Alla fine dell’anno, grazie a Dio, gli fu concessa una licenza di giorni 5 più il viaggio e, finalmente, dopo oltre 24 ore in treno con cambio e ripartenza dalla stazione di Verona, dalla Calabria, alla vista della Sicilia si rincuorò e, con le lacrime agli occhi, attraversò con il traghetto lo stretto di Messina ammirando la sua agognata terra dal ponte più alto della nave e poi, sempre affacciato al finestrino del treno, si dissetò emozionato alla vista dei panorami ammirati alternativamente a destra e a sinistra di tutta la costa Ionica.
In realtà anche l’anno precedente nelle stesse date, a metà corso, il giovane allievo aveva fruito analoga licenza di 5 giorni più il viaggio ma fu triste quella volta la breve vacanza.
Pochi giorni prima l’anziana nonna materna, ranna Maricchia, al secolo Maria Moscuzza, era deceduta senza che lui fosse stato informato dai genitori per non rattristarlo.
Finita la vacanza il giovane tornò a Tell e riprese il normale servizio e fu li che un giorno fu assegnato al servizio di cucina nonostante on sapesse cosa e come fare.
Alcuni colleghi lo aiutarono a cuocere la pasta, spaghetti da condire con una salsa preparata da altri.
Gli insegnarono pazientemente a mettere sul fuoco un pentolone per cuocere la pasta ma fu un dramma tanto che gli spaghetti, troppi per l’acqua bollente, e le aggiunte successive, risultarono scotti e quasi immangiabili tra le proteste dei commensali che mai più mi federo avvicinare ai fornelli.
Dopo qualche tempo pensò di accettare la proposta di trasferimento presso il comando della città di Bolzano sito in via Dante dove cercavano un falegname, mestiere che aveva frequentato da ragazzo a poco prima dell’arruolamento e fu così che fece ritorno in un contesto più civile.

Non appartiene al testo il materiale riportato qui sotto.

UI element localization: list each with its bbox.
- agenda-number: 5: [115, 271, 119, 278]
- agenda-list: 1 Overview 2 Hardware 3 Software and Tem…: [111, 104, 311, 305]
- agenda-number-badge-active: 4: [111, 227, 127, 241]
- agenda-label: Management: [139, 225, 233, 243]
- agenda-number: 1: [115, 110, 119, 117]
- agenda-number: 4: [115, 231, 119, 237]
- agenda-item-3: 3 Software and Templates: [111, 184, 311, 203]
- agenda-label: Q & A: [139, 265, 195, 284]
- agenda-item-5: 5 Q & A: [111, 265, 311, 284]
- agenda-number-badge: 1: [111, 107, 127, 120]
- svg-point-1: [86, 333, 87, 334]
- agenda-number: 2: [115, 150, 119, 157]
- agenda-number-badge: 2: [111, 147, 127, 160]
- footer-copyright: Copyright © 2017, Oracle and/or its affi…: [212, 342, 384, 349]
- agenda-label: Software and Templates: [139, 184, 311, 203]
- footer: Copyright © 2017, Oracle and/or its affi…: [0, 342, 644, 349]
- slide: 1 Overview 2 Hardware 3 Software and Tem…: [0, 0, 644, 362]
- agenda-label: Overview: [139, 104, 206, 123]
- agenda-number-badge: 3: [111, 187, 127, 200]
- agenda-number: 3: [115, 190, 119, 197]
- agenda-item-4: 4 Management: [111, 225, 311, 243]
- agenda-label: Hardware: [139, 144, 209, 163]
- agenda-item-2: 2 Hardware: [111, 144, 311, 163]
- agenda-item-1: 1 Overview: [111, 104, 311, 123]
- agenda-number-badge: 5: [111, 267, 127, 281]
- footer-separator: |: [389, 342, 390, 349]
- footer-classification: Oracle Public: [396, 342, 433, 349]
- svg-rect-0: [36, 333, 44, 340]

Nel nuovo incarico di falegname svolse servizi interni di caserma e piccole manutenzioni alle strutture in legno dell’edificio e ai mobili della caserma, ma sempre con l’aspirazione di un provvidenziale trasferimento più vicino alla Sicilia e alla sua città.
Qualche mese dopo accettò altra interpellanza per destinazione Roma quale falegname ma venne accettata la destinazione alternativa presso la legione di Milano. Niente male, pensò, a Varese c’era suo fratello maggiore e quella vicinanza del fratello con la famiglia poteva confortarlo.

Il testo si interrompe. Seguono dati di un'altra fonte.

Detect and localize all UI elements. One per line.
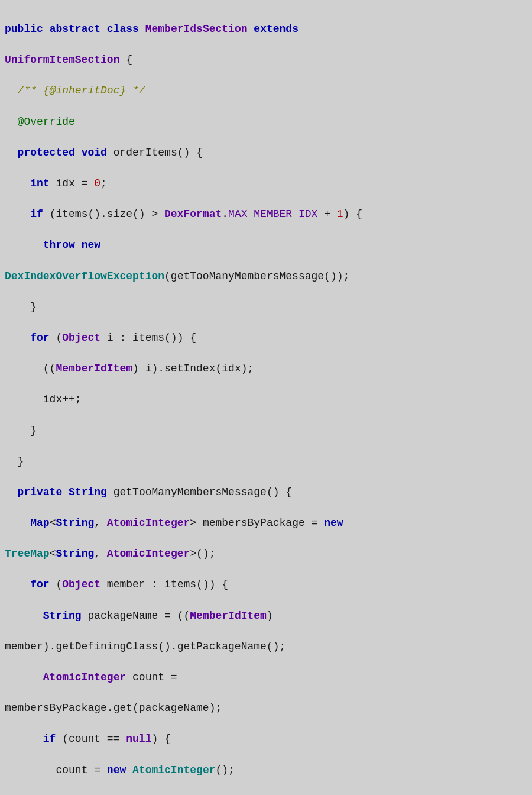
classname-uniformitemsection: UniformItemSection bbox=[5, 54, 119, 66]
code-line-10: } bbox=[5, 299, 527, 315]
code-line-24: if (count == null) { bbox=[5, 731, 527, 746]
code-line-25: count = new AtomicInteger(); bbox=[5, 762, 527, 778]
code-line-21: member).getDefiningClass().getPackageNam… bbox=[5, 639, 527, 654]
keyword-string-1: String bbox=[69, 486, 107, 498]
comment-inheritdoc: /** {@inheritDoc} */ bbox=[18, 85, 145, 96]
code-line-22: AtomicInteger count = bbox=[5, 670, 527, 685]
keyword-class: class bbox=[107, 23, 139, 35]
code-line-8: throw new bbox=[5, 237, 527, 253]
code-line-13: idx++; bbox=[5, 392, 527, 407]
annotation-override: @Override bbox=[18, 116, 75, 128]
code-line-11: for (Object i : items()) { bbox=[5, 330, 527, 345]
code-line-17: Map<String, AtomicInteger> membersByPack… bbox=[5, 515, 527, 531]
constant-max-member-idx: MAX_MEMBER_IDX bbox=[228, 208, 317, 220]
method-orderitems: orderItems bbox=[113, 147, 177, 159]
literal-0: 0 bbox=[94, 177, 100, 189]
code-line-2: UniformItemSection { bbox=[5, 52, 527, 67]
code-line-18: TreeMap<String, AtomicInteger>(); bbox=[5, 546, 527, 561]
literal-1: 1 bbox=[337, 208, 343, 220]
method-gettoomanymembersmessage-call: getTooManyMembersMessage bbox=[171, 270, 324, 282]
code-display: public abstract class MemberIdsSection e… bbox=[5, 6, 527, 795]
code-line-9: DexIndexOverflowException(getTooManyMemb… bbox=[5, 269, 527, 284]
keyword-for-2: for bbox=[30, 579, 49, 590]
code-line-3: /** {@inheritDoc} */ bbox=[5, 83, 527, 98]
method-gettoomanymembersmessage-def: getTooManyMembersMessage bbox=[113, 486, 267, 498]
keyword-if-2: if bbox=[43, 733, 56, 745]
code-line-6: int idx = 0; bbox=[5, 176, 527, 191]
code-line-14: } bbox=[5, 423, 527, 438]
keyword-null: null bbox=[126, 733, 151, 745]
code-line-1: public abstract class MemberIdsSection e… bbox=[5, 21, 527, 37]
classname-memberidssection: MemberIdsSection bbox=[145, 23, 248, 35]
code-line-19: for (Object member : items()) { bbox=[5, 577, 527, 592]
classname-atomicinteger-2: AtomicInteger bbox=[107, 548, 190, 560]
code-line-5: protected void orderItems() { bbox=[5, 145, 527, 160]
keyword-extends: extends bbox=[254, 23, 299, 35]
keyword-void: void bbox=[82, 147, 107, 159]
keyword-protected: protected bbox=[18, 147, 75, 159]
keyword-public: public bbox=[5, 23, 43, 35]
keyword-for-1: for bbox=[30, 332, 49, 344]
classname-treemap: TreeMap bbox=[5, 548, 50, 560]
classname-dexindexoverflowexception: DexIndexOverflowException bbox=[5, 270, 164, 282]
keyword-abstract: abstract bbox=[50, 23, 100, 35]
keyword-string-map-2: String bbox=[56, 548, 94, 560]
code-line-20: String packageName = ((MemberIdItem) bbox=[5, 608, 527, 623]
keyword-if: if bbox=[30, 208, 43, 220]
code-line-15: } bbox=[5, 454, 527, 469]
code-line-23: membersByPackage.get(packageName); bbox=[5, 700, 527, 716]
classname-dexformat: DexFormat bbox=[164, 208, 222, 220]
keyword-map: Map bbox=[30, 517, 49, 529]
keyword-new-atomic: new bbox=[107, 764, 126, 776]
code-line-7: if (items().size() > DexFormat.MAX_MEMBE… bbox=[5, 206, 527, 222]
classname-atomicinteger-new: AtomicInteger bbox=[132, 764, 215, 776]
classname-atomicinteger-1: AtomicInteger bbox=[107, 517, 190, 529]
keyword-new-throw: new bbox=[82, 239, 100, 251]
code-line-16: private String getTooManyMembersMessage(… bbox=[5, 484, 527, 500]
type-object-1: Object bbox=[62, 332, 100, 344]
classname-memberiditem-1: MemberIdItem bbox=[56, 363, 132, 374]
keyword-throw: throw bbox=[43, 239, 75, 251]
classname-atomicinteger-3: AtomicInteger bbox=[43, 671, 126, 683]
type-object-2: Object bbox=[62, 579, 100, 590]
keyword-int: int bbox=[30, 177, 49, 189]
keyword-string-2: String bbox=[43, 610, 82, 622]
keyword-string-map-1: String bbox=[56, 517, 94, 529]
classname-memberiditem-2: MemberIdItem bbox=[190, 610, 267, 622]
code-line-12: ((MemberIdItem) i).setIndex(idx); bbox=[5, 361, 527, 376]
keyword-private: private bbox=[18, 486, 63, 498]
code-line-4: @Override bbox=[5, 114, 527, 130]
keyword-new-map: new bbox=[324, 517, 343, 529]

Dopo il breve soggiorno di alcuni mesi nella metropoli lombarda nel corso del quale partecipò ad alcuni corsi d’istruzione presso il battaglione mobile venne destinato in servizio definitivo presso il comando gruppo della città di Varese, ma fu presto trasferito “per opportunità” in conseguenza che nello stesso comune risiedeva il fratello Sebastiano e questo per l’Arma del tempo era inconciliabile.
Ancora un trasferimento al nord con destinazione Corteolona nella bassa Padana dove dovette imparare a cucinare se voleva mangiare e quindi, pazientemente aiutato dai colleghi più anziani riuscì a preparare pietanze accettabili.